L’accord tripartite de cessez-le-feu signé le 9 novembre entre l’Arménie et l’Azerbaïdjan sous l’égide de la Russie a mis fin à six semaines de combats au Haut-Karabakh, les plus violents depuis la cessation officielle des hostilités en 1994. Le cessez le feu est entré en vigueur le 10 novembre à minuit. Consacrant la victoire militaire de Bakou sur le terrain et réduisant substantiellement les territoires encore sous contrôle arménien, cet accord fait de la Russie, pourtant restée en retrait relatif durant la phase active du conflit, le principal garant du maintien de la paix. Un gel de la situation sur le modèle des autres conflits non résolus de l’espace post-soviétique, avant tout bénéfique à Moscou, est la perspective la plus probable à moyen-terme.

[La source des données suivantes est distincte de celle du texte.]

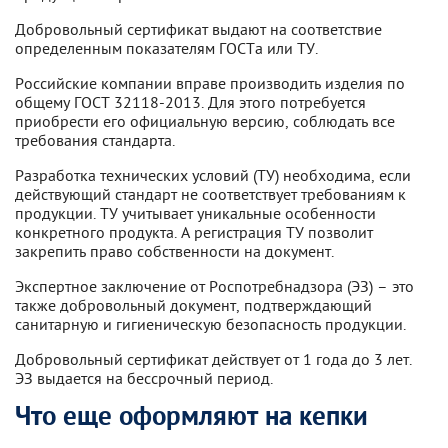
Добровольный сертификат выдают на соответствие
определенным показателям ГОСТа или ТУ.
Российские компании вправе производить изделия по
общему ГОСТ 32118-2013. Для этого потребуется
приобрести его официальную версию, соблюдать все
требования стандарта.
Разработка технических условий (ТУ) необходима, если
действующий стандарт не соответствует требованиям к
продукции. ТУ учитывает уникальные особенности
конкретного продукта. А регистрация ТУ позволит
закрепить право собственности на документ.
Экспертное заключение от Роспотребнадзора (ЭЗ) – это
также добровольный документ, подтверждающий
санитарную и гигиеническую безопасность продукции.
Добровольный сертификат действует от 1 года до 3 лет.
ЭЗ выдается на бессрочный период.
Что еще оформляют на кепки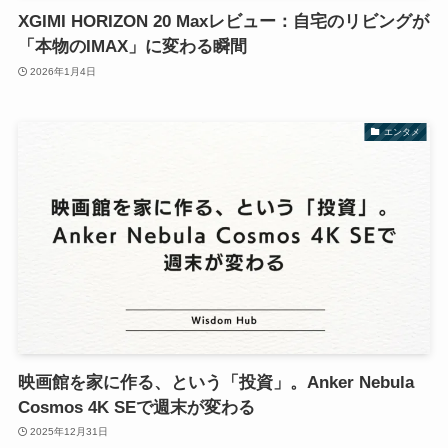
XGIMI HORIZON 20 Maxレビュー：自宅のリビングが
「本物のIMAX」に変わる瞬間
2026年1月4日
エンタメ
映画館を家に作る、という「投資」。Anker Nebula
Cosmos 4K SEで週末が変わる
2025年12月31日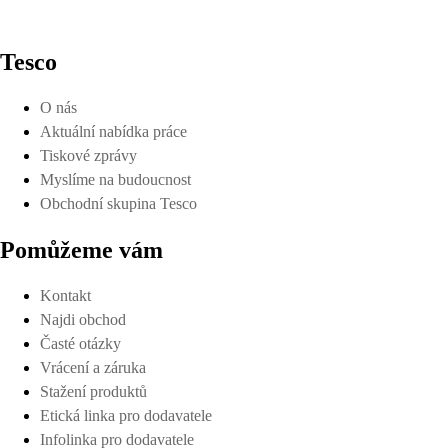
Tesco
O nás
Aktuální nabídka práce
Tiskové zprávy
Myslíme na budoucnost
Obchodní skupina Tesco
Pomůžeme vám
Kontakt
Najdi obchod
Časté otázky
Vrácení a záruka
Stažení produktů
Etická linka pro dodavatele
Infolinka pro dodavatele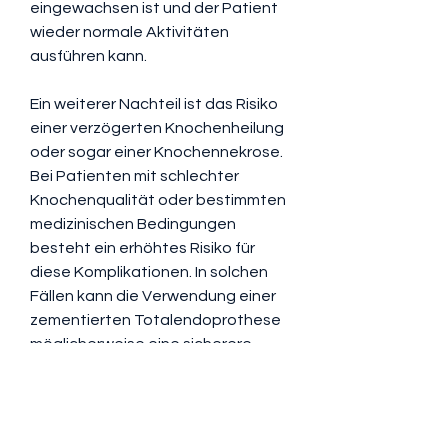
eingewachsen ist und der Patient 
wieder normale Aktivitäten 
ausführen kann.
Ein weiterer Nachteil ist das Risiko 
einer verzögerten Knochenheilung 
oder sogar einer Knochennekrose. 
Bei Patienten mit schlechter 
Knochenqualität oder bestimmten 
medizinischen Bedingungen 
besteht ein erhöhtes Risiko für 
diese Komplikationen. In solchen 
Fällen kann die Verwendung einer 
zementierten Totalendoprothese 
möglicherweise eine sicherere 
Option sein.
Fazit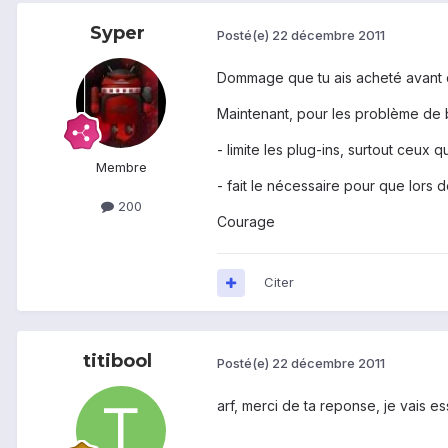
Syper
Posté(e)
22 décembre 2011
Dommage que tu ais acheté avant d'
Maintenant, pour les problème de b
- limite les plug-ins, surtout ceux 
Membre
- fait le nécessaire pour que lors 
200
Courage
Citer
titibool
Posté(e)
22 décembre 2011
arf, merci de ta reponse, je vais e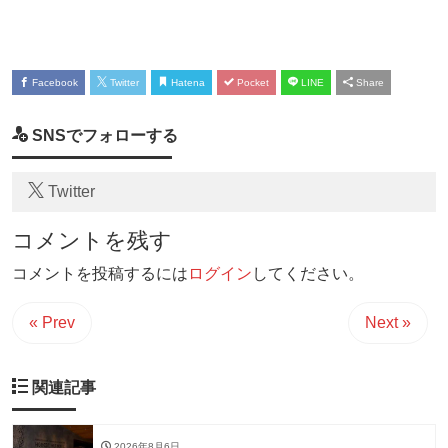
Facebook
Twitter
Hatena
Pocket
LINE
Share
SNSでフォローする
Twitter
コメントを残す
コメントを投稿するには
ログイン
してください。
« Prev
Next »
関連記事
2026年8月6日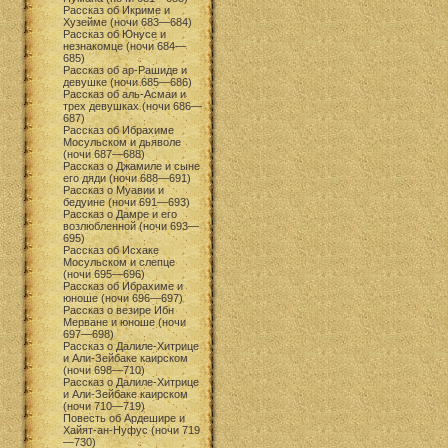
Рассказ об Икриме и
Хузейме (ночи 683—684)
Рассказ об Юнусе и
незнакомце (ночи 684—
685)
Рассказ об ар-Рашиде и
девушке (ночи 685—686)
Рассказ об аль-Асмаи и
трех девушках (ночи 686—
687)
Рассказ об Ибрахиме
Мосульском и дьяволе
(ночи 687—688)
Рассказ о Джамиле и сыне
его дяди (ночи 688—691)
Рассказ о Муавии и
бедуине (ночи 691—693)
Рассказ о Дамре и его
возлюбленной (ночи 693—
695)
Рассказ об Исхаке
Мосульском и слепце
(ночи 695—696)
Рассказ об Ибрахиме и
юноше (ночи 696—697)
Рассказ о везире Ибн
Мерване и юноше (ночи
697—698)
Рассказ о Далиле-Хитрице
и Али-Зейбаке каирском
(ночи 698—710)
Рассказ о Далиле-Хитрице
и Али-Зейбаке каирском
(ночи 710—719)
Повесть об Ардешире и
Хайят-ан-Нуфус (ночи 719
—730)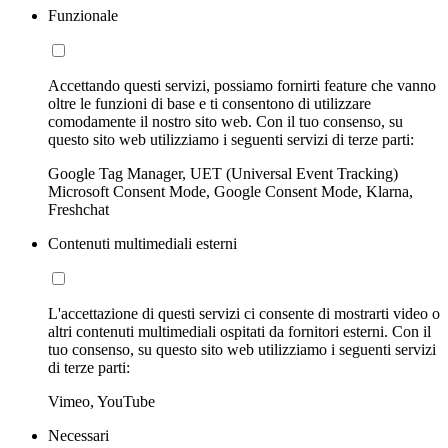
Funzionale
Accettando questi servizi, possiamo fornirti feature che vanno
oltre le funzioni di base e ti consentono di utilizzare
comodamente il nostro sito web. Con il tuo consenso, su
questo sito web utilizziamo i seguenti servizi di terze parti:
Google Tag Manager, UET (Universal Event Tracking)
Microsoft Consent Mode, Google Consent Mode, Klarna,
Freshchat
Contenuti multimediali esterni
L'accettazione di questi servizi ci consente di mostrarti video o
altri contenuti multimediali ospitati da fornitori esterni. Con il
tuo consenso, su questo sito web utilizziamo i seguenti servizi
di terze parti:
Vimeo, YouTube
Necessari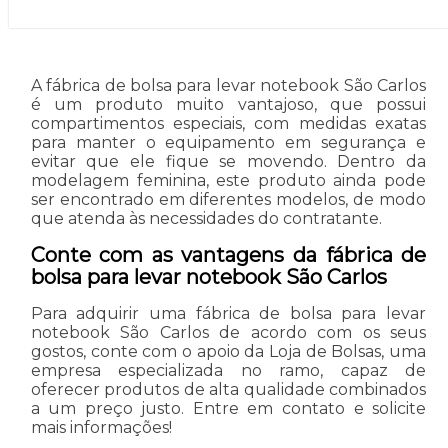
A fábrica de bolsa para levar notebook São Carlos
é um produto muito vantajoso, que possui
compartimentos especiais, com medidas exatas
para manter o equipamento em segurança e
evitar que ele fique se movendo. Dentro da
modelagem feminina, este produto ainda pode
ser encontrado em diferentes modelos, de modo
que atenda às necessidades do contratante.
Conte com as vantagens da fábrica de
bolsa para levar notebook São Carlos
Para adquirir uma fábrica de bolsa para levar
notebook São Carlos de acordo com os seus
gostos, conte com o apoio da Loja de Bolsas, uma
empresa especializada no ramo, capaz de
oferecer produtos de alta qualidade combinados
a um preço justo. Entre em contato e solicite
mais informações!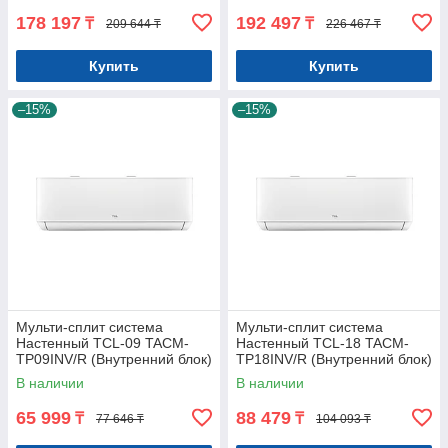
178 197
192 497
₸
₸
209 644 ₸
226 467 ₸
Купить
Купить
–15%
–15%
Мульти-сплит система
Мульти-сплит система
Настенный TCL-09 TACM-
Настенный TCL-18 TACM-
TP09INV/R (Внутренний блок)
TP18INV/R (Внутренний блок)
В наличии
В наличии
65 999
88 479
₸
₸
77 646 ₸
104 093 ₸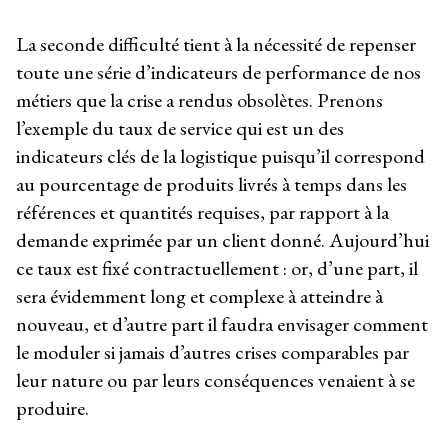
La seconde difficulté tient à la nécessité de repenser
toute une série d’indicateurs de performance de nos
métiers que la crise a rendus obsolètes. Prenons
l’exemple du taux de service qui est un des
indicateurs clés de la logistique puisqu’il correspond
au pourcentage de produits livrés à temps dans les
références et quantités requises, par rapport à la
demande exprimée par un client donné. Aujourd’hui
ce taux est fixé contractuellement : or, d’une part, il
sera évidemment long et complexe à atteindre à
nouveau, et d’autre part il faudra envisager comment
le moduler si jamais d’autres crises comparables par
leur nature ou par leurs conséquences venaient à se
produire.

L’accord du 10 novembre consacre les avancées sur le terrain de l’Azerbaïdjan

Initiée le 27 septembre dernier, l’offensive azerbaidjanaise sur le Haut-Karabagh a finalement permis à Bakou de recouvrer la majorité des territoires perdus suite à la première guerre du Haut-Karabagh : en plus de sept territoires adjacents à la région du Haut-Karabagh, Chouchi, la deuxième ville, passe sous contrôle azerbaidjanais. Le succès de l’offensive azerbaidjanaise a avant tout reposé sur un outil de défense fortement modernisée depuis deux décennies, grâce aux importants revenus tirés de l’exploitation d’hydrocarbures. Pour rappel, le budget de défense de l’Azerbaïdjan, environ 2 milliards de dollars en 2019, est incomparablement plus élevé que le budget de défense arménien (670 millions de dollars en 2019). Ce budget élevé a ainsi permis à Bakou d’acquérir, principalement auprès de la Russie, de la Turquie et d’Israël des armements modernes et ainsi de réduire, puis d’inverser, un avantage comparatif initialement à la faveur des forces arméniennes et du Haut-Karabagh. L’Azerbaïdjan a également pu compter sur un appui turc de plus en plus en plus prononcé. Ce soutien à Bakou n’est en rien nouveau : dès 1993, Ankara avait décidé, en solidarité avec l’Azerbaïdjan, de fermer ses frontières avec l’Arménie. Mais à ce soutien politique traditionnel s’est ajouté, de manière inédite, un soutien opérationnel consistant notamment en l’envoi de mercenaires venus de Syrie – cette implication de la Turquie a d’ailleurs fait l’objet de vives critiques, notamment de la part des autorités françaises – et à des transferts de drones qui ont été un véritable game changer sur le terrain.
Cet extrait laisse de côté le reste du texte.